Friday, June 4, 2010

Why I Became a Lutheran

I was introduced to Luther, and by extension Lutheranism, by a professor of mine at an Evangelical seminary I attended. I thought I was a pretty convinced Southern Baptist until I realized that Luther nailed me and my pietism on too many things.

The summer after my first year at seminary I started attending a Lutheran church off and on and discovered the irrelevance of Lutheran worship and Lutheran preaching. Why irrelevant? Not once did I walk out of that church with steps to improve my love life, my bank account balance, my job prospects, or my social skills. In fact I don't think I ever walked out with steps to improve anything, because all I ever heard about was my sin and my Savior.

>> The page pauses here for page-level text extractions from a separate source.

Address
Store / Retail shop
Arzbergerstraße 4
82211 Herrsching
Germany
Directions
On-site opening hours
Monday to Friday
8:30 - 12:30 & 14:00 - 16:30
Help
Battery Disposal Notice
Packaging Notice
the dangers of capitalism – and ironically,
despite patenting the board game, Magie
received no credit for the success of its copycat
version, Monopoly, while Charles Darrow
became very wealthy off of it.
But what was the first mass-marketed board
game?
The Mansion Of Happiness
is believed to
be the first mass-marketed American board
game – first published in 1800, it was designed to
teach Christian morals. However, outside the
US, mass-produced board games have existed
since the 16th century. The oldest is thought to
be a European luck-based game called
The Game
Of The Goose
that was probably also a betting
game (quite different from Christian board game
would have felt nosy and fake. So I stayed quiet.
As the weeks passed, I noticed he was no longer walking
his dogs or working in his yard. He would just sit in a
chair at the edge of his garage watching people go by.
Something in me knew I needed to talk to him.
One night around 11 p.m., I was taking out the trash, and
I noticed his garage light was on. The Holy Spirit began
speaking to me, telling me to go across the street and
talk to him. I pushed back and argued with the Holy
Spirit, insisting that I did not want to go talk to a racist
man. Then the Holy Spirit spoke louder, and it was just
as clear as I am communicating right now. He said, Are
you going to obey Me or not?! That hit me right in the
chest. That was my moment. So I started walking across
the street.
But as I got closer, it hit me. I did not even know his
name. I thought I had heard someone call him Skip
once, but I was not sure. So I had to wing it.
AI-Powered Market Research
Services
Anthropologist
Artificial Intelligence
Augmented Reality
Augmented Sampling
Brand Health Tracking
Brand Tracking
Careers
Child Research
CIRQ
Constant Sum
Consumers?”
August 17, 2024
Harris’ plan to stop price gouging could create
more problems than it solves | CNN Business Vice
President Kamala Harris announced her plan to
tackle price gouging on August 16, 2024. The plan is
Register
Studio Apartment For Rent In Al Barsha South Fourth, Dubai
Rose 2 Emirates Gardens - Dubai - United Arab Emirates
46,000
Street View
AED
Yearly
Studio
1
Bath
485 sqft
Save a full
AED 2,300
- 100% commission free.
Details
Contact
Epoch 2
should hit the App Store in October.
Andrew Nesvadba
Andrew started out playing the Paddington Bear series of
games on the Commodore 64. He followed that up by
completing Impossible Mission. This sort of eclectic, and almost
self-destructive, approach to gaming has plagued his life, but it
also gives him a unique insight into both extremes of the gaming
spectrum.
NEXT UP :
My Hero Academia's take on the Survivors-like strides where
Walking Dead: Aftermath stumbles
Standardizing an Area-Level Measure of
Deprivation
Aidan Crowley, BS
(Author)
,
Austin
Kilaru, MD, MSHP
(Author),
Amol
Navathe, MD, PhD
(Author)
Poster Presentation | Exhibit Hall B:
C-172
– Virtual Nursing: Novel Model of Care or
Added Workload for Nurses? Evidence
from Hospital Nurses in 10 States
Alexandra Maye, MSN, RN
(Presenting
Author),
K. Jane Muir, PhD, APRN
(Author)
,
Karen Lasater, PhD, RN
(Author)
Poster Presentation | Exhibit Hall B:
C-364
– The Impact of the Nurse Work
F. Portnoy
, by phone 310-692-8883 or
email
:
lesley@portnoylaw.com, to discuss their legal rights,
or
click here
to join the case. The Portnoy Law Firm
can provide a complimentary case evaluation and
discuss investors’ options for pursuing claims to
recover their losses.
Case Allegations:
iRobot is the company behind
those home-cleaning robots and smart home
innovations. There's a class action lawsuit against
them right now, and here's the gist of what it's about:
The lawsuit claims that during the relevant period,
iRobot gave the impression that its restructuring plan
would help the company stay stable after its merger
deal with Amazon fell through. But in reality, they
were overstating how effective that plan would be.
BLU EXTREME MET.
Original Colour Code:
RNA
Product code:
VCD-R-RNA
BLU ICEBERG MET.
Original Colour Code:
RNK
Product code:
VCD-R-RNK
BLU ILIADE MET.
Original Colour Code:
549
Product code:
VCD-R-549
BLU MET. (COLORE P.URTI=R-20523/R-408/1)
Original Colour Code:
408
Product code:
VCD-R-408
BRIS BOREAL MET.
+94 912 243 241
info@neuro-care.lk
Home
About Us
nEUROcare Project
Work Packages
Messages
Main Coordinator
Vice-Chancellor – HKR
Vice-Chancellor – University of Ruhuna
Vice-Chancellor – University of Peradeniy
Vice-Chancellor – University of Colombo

Two back-to-back Sundays during this summer stick in my mind. The first Sunday I attended my regular Baptist church. I don't remember the sermon title, or much of anything about the sermon as a matter of fact, despite the power point and my careful note-taking. I do recall, however, the pastor suggesting that if we wanted to grow in our Christian lives we should take advantage of all the great resources available to us today. If we had financial problems there were books on that, if we had marital problems there were books on that, if we wanted to improve in just about any area we were just about guaranteed that someone had written the book for that struggle which would detail how to be a good, virtuous Christian. The following Sunday I attended the Lutheran church, and received a very different answer to the exact same question-- Jesus. And not just some abstract Jesus who gives me a warm fuzzy feeling in my heart sometimes, but a Jesus who died for my sins, vividly portrayed by the crucifix in front of the church. The pastor didn't tell what to do, but he told me what had already been done. For me.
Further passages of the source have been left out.